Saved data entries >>
[Start of section]

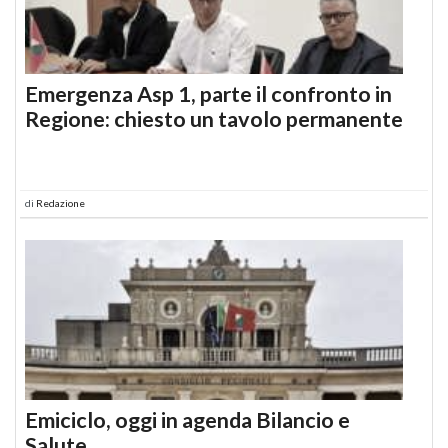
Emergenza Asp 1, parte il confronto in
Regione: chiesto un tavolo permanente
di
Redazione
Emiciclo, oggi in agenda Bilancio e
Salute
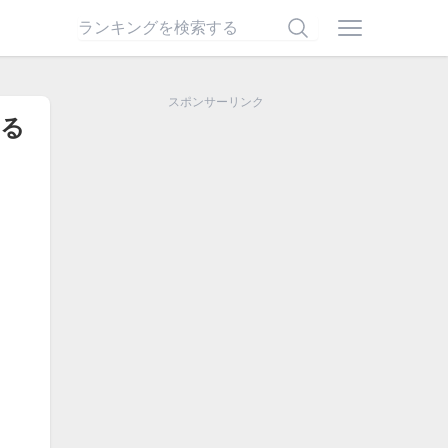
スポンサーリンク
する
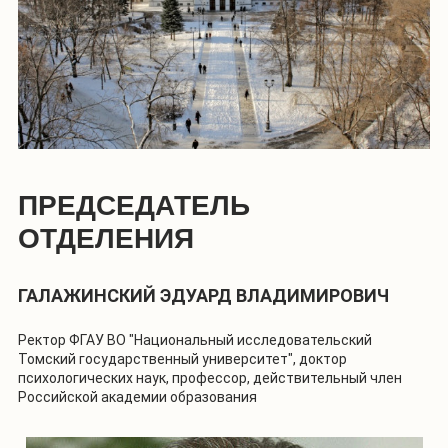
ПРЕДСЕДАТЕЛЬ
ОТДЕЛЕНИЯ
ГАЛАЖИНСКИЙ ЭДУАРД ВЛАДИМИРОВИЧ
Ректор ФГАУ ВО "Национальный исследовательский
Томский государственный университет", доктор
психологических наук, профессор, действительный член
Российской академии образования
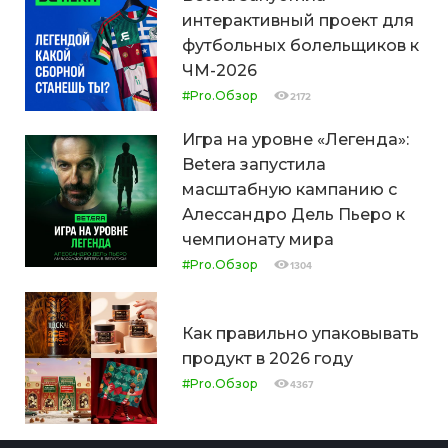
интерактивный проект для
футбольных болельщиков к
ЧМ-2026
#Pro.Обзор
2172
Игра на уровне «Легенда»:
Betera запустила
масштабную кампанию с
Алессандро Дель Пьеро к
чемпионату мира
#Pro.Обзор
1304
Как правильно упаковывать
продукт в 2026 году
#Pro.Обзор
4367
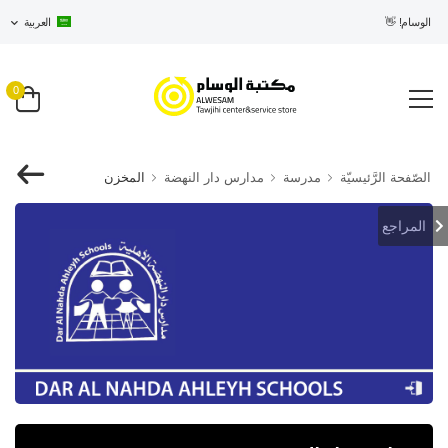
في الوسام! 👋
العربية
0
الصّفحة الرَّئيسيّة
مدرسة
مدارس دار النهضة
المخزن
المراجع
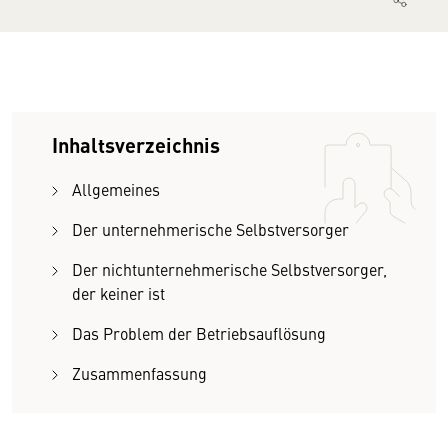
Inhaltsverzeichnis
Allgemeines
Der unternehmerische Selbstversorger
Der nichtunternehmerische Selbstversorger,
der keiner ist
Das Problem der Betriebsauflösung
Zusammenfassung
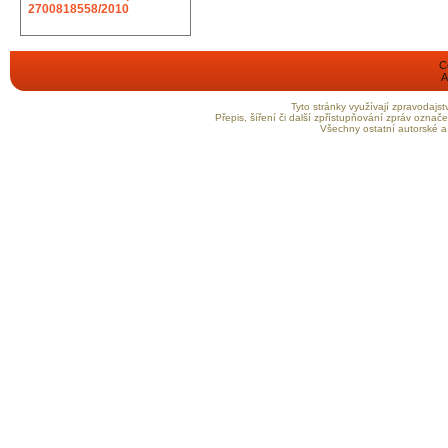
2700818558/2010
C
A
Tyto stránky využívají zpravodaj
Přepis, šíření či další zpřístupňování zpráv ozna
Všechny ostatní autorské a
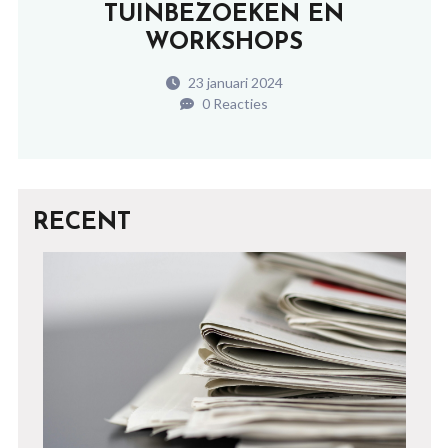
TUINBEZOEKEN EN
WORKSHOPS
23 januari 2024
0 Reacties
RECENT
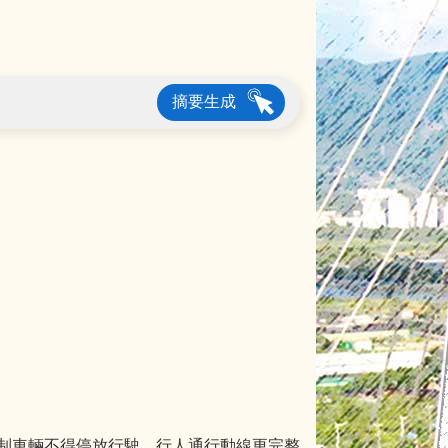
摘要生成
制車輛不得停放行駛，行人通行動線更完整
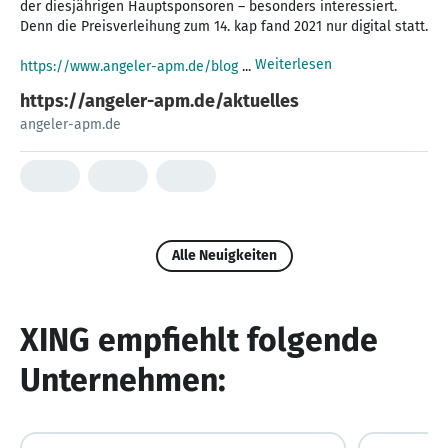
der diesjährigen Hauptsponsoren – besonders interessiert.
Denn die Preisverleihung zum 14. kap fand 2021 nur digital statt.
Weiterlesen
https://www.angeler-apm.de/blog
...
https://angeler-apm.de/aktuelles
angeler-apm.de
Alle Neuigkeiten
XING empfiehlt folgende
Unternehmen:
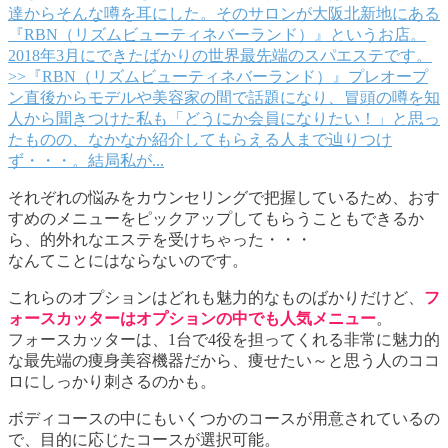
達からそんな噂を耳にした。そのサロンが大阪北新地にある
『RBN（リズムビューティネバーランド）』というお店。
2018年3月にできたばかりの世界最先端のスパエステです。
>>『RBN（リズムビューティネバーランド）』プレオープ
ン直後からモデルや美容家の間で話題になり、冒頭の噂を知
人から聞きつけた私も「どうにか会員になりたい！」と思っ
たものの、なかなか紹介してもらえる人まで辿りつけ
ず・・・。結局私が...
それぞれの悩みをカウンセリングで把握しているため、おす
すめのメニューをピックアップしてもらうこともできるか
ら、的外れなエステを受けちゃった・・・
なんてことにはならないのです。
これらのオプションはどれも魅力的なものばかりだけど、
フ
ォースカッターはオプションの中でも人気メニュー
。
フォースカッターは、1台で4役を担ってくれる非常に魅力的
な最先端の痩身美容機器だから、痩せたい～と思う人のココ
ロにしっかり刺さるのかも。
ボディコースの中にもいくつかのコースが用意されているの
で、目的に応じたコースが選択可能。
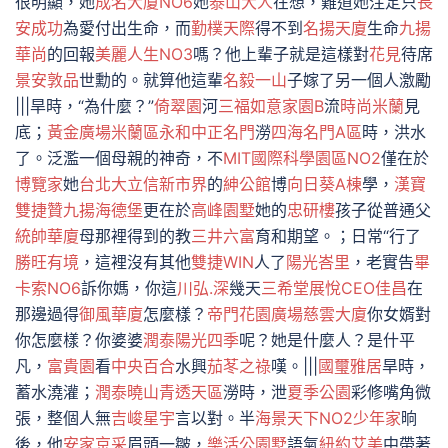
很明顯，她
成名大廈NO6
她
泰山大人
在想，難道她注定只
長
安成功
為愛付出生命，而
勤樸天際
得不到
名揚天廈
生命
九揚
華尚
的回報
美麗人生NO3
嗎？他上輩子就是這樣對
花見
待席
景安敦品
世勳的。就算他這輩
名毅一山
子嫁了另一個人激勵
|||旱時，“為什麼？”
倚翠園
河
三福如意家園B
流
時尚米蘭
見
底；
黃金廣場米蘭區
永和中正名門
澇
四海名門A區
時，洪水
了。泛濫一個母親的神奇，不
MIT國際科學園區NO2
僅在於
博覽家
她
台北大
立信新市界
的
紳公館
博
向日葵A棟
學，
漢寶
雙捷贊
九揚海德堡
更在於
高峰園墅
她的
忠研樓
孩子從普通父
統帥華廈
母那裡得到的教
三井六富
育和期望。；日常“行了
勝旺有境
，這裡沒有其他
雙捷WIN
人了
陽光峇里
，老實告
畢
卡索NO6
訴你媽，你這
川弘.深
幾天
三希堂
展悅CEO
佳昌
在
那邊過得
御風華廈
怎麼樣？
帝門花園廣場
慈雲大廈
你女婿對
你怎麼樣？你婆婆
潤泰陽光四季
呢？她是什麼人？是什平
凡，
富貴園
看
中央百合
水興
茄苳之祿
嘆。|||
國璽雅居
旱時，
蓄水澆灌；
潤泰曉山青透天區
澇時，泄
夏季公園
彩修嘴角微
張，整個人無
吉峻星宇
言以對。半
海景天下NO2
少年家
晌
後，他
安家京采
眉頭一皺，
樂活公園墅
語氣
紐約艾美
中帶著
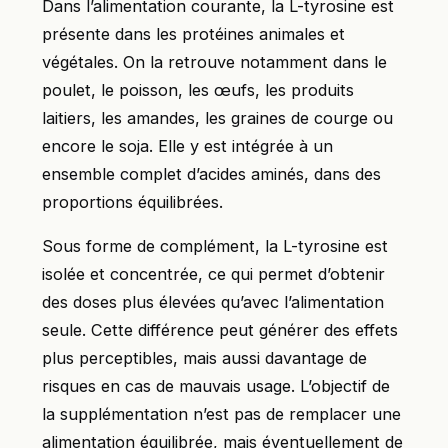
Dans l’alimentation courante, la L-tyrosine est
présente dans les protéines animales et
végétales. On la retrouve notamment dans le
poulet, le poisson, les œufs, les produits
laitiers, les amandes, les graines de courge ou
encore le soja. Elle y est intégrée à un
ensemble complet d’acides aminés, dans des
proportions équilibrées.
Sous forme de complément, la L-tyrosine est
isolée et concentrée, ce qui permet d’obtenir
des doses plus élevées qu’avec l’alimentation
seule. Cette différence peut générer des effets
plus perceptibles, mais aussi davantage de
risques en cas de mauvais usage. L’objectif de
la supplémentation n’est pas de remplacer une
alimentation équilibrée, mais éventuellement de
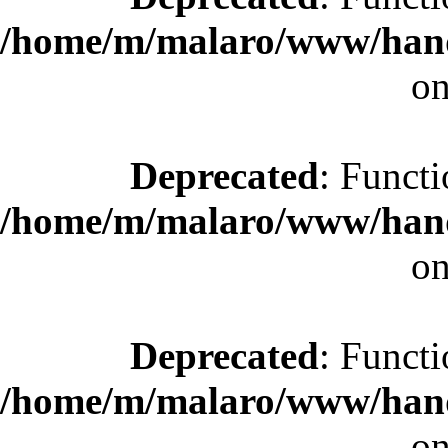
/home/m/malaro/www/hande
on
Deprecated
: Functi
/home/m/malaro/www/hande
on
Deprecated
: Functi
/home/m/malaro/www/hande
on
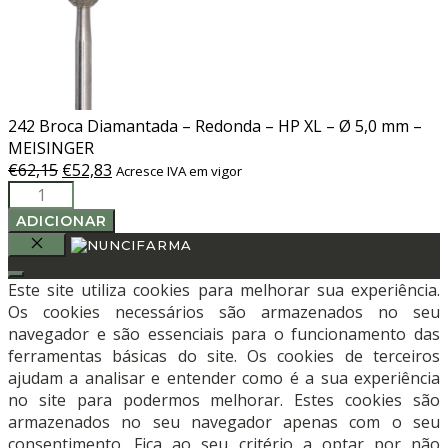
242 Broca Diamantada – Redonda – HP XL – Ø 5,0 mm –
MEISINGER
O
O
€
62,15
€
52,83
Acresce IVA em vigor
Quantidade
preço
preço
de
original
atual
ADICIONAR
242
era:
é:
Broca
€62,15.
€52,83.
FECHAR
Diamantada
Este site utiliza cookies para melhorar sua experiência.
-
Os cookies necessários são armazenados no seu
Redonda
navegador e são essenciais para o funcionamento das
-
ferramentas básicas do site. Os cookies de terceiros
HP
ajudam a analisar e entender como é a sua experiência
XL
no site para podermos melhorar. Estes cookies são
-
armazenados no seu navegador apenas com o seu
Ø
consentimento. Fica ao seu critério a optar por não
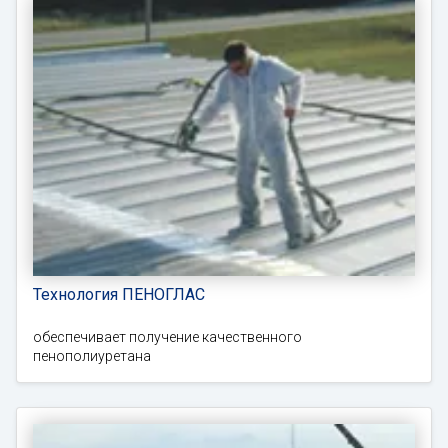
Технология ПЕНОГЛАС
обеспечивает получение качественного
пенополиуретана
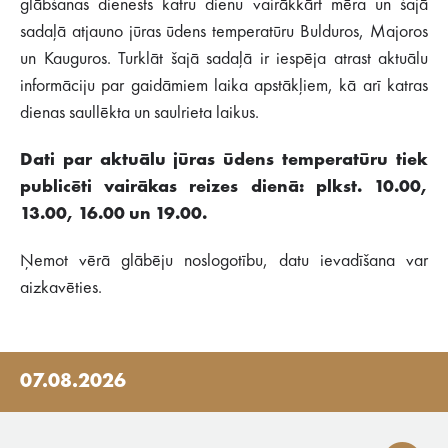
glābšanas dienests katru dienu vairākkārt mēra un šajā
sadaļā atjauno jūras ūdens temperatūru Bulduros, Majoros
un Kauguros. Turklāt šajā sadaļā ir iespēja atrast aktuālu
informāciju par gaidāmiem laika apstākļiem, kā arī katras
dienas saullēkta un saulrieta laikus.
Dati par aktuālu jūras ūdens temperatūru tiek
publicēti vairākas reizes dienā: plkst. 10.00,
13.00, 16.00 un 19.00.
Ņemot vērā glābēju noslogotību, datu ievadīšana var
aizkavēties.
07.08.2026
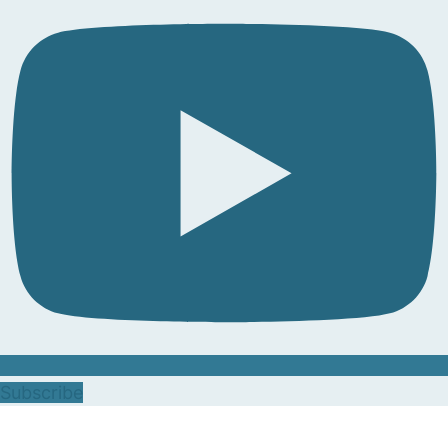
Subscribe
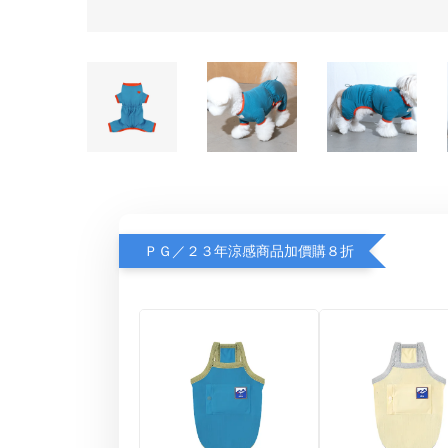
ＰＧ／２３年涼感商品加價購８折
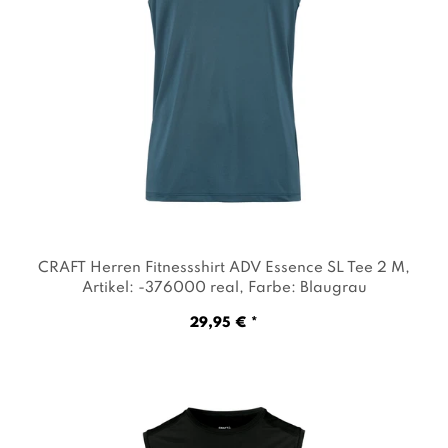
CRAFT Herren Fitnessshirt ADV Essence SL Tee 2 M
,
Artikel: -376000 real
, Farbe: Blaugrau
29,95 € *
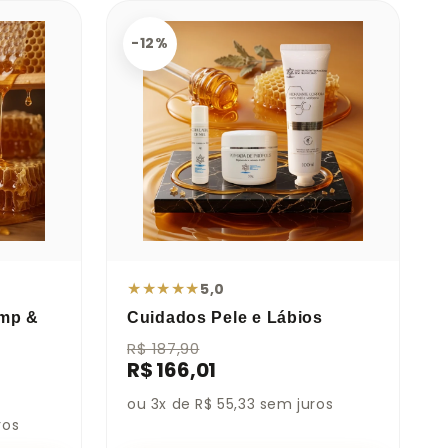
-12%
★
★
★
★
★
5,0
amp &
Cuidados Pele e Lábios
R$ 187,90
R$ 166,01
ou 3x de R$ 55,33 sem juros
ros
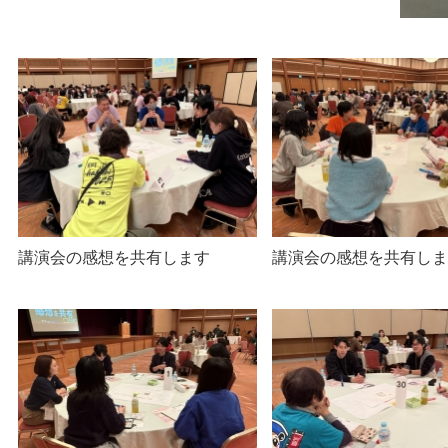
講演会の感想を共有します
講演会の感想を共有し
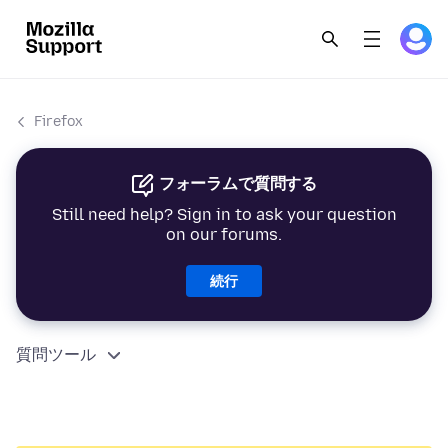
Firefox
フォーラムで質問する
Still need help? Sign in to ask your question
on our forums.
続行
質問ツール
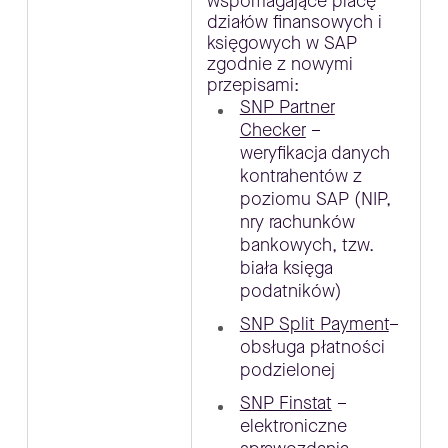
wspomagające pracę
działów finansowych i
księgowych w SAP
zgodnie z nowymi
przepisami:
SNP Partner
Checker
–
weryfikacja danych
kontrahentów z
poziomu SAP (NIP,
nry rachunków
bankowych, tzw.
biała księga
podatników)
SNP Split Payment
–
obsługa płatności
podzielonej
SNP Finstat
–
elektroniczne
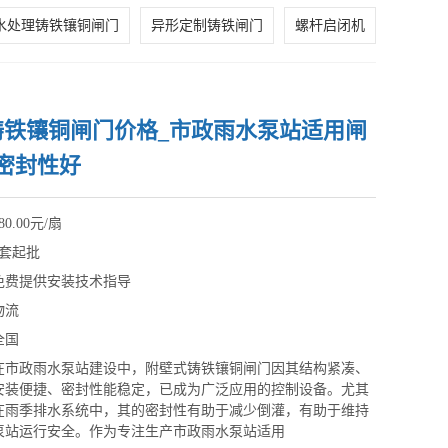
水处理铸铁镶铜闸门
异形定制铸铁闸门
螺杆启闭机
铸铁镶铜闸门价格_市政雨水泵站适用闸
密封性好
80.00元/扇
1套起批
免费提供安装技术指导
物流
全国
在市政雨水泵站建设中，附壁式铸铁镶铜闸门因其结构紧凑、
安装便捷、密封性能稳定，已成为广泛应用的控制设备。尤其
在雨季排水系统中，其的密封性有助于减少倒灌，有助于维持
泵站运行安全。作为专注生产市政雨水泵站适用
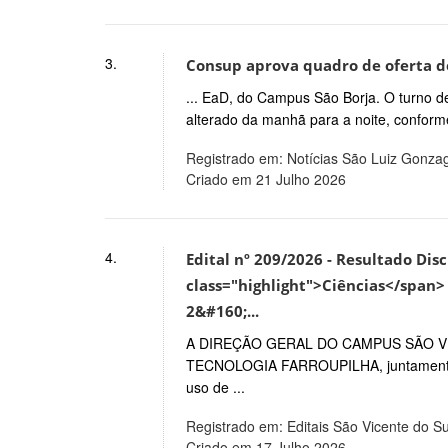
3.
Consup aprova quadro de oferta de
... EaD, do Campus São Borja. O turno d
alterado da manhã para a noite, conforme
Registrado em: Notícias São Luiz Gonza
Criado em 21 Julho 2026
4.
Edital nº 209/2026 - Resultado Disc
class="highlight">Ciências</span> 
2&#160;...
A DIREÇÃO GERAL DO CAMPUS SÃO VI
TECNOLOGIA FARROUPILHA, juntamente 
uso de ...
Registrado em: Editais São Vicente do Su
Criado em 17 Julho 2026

[End of section]

Using the records above, return word for word the lines that begin at the one containing "ПРЕДСЕДАТЕЛЬ" and end at the one containing "في الوسام! 👋", both of them included and no pictures.

Exercise result >>
ПРЕДСЕДАТЕЛЬ
ОТДЕЛЕНИЯ
ГАЛАЖИНСКИЙ ЭДУАРД ВЛАДИМИРОВИЧ
Ректор ФГАУ ВО "Национальный исследовательский
Томский государственный университет", доктор
психологических наук, профессор, действительный член
Российской академии образования
интерактивный проект для
футбольных болельщиков к
ЧМ-2026
#Pro.Обзор
2172
Игра на уровне «Легенда»:
Betera запустила
масштабную кампанию с
Алессандро Дель Пьеро к
чемпионату мира
#Pro.Обзор
1304
Как правильно упаковывать
продукт в 2026 году
#Pro.Обзор
4367
في الوسام! 👋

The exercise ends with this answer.